The EaaS framework provides a streamlined user experience for accessing a number of different emulated software environments, and the AMIA panel provided an opportunity to examine this approach alongside other recent projects using software emulation, including computer games within the Timothy Leary Papers that are available to play at the New York Public Library Brooke Russell Astor Reading Room, Cornell University Library’s Preservation and Access Frameworks for Digital Art Objects project (PAFDAO), and the Jeremy Blake Papers at New York University. In my workshop presentation I discussed Rhizome’s collaborative development with bwFLA of a cloud-based EaaS implementation allowing users to access artworks via Rhizome’s emulator site, which can also be embedded into other websites such as blogs and social media sites. Since April 2015, Rhizome’s online EaaS implementation has allowed visitors to immerse themselves in the interactive narratives and richly detailed audio and graphics of three video games/artworks created as CD-ROMs in the 1990s by the artist Theresa Duncan.
Even with such promising technical developments for emulation as an access strategy, however, at present intellectual property (IP) rights and software licensing issues remain as primary obstacles to widespread implementation. For example, one of the case studies I examined, Cochrane’s August 2014 post in The Signal analyzing the EaaS implementation at Yale University Library, described three compelling use-case scenarios for emulation across different research contexts, but noted that even given the potential usefulness of EaaS for each project, licensing issues ultimately prevented researchers from actually using EaaS beyond their initial research stages.
Meanwhile, examining and addressing the complex challenges of software IP rights has been included as a key part of the work of the Software Preservation Network (SPN), one of the national digital platform priority projects among nine recently selected for funding by the IMLS. SPN’s project proposal (PDF) includes “articulating a business model and organizational structure through which software licensing and legitimate, ongoing non-profit re-use can operate harmoniously” as a critical step toward preserving software, and therefore a core practice within digital preservation.

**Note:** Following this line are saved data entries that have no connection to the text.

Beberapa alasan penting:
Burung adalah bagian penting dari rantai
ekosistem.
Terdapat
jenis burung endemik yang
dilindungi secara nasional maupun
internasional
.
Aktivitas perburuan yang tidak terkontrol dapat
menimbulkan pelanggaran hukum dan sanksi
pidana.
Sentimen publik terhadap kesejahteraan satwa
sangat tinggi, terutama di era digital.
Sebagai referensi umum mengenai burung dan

To learn more about IP rights issues related to software emulation, I reached out to Euan Cochrane, and to SPN’s co-PIs: Zach Vowell, Digital Archivist at California Polytechnic State University, and Jessica Meyerson, Digital Archivist at the University of Texas at Austin, with a few questions about broad challenges within software IP rights, specific licensing scenarios they are addressing, and potential future licensing models. Their observations shed light on the range of avenues they are pursuing to further establish emulation as a viable and practical method for enabling researchers’ direct interaction with valuable software-dependent content that is locked inside legacy media or inaccessible file formats.
Morgan: The SPN’s IMLS project summary cites a 2014-15 survey of archives professionals in which 51% of survey participants identified access to licenses as an obstacle for emulated access to born-digital materials. Could you share your observations about the implications of these findings, and what approaches SPN may take to address some of these challenges?
Jessica: At the most basic level, that survey response pattern indicates that even in a scenario where staff resources and technical constraints are not considered the most significant barrier, organizations are still hesitant to endorse emulation as an institutional preservation and access strategy unless they have some way to reconcile the software licensing requirements. With no systematic software collection program, most institutions do not currently know how they would access the software titles required to provide emulated access. And in terms of systematic software collection, no single institution can possibly collect all of the software titles needed to render/access the digital objects in its collections present and future.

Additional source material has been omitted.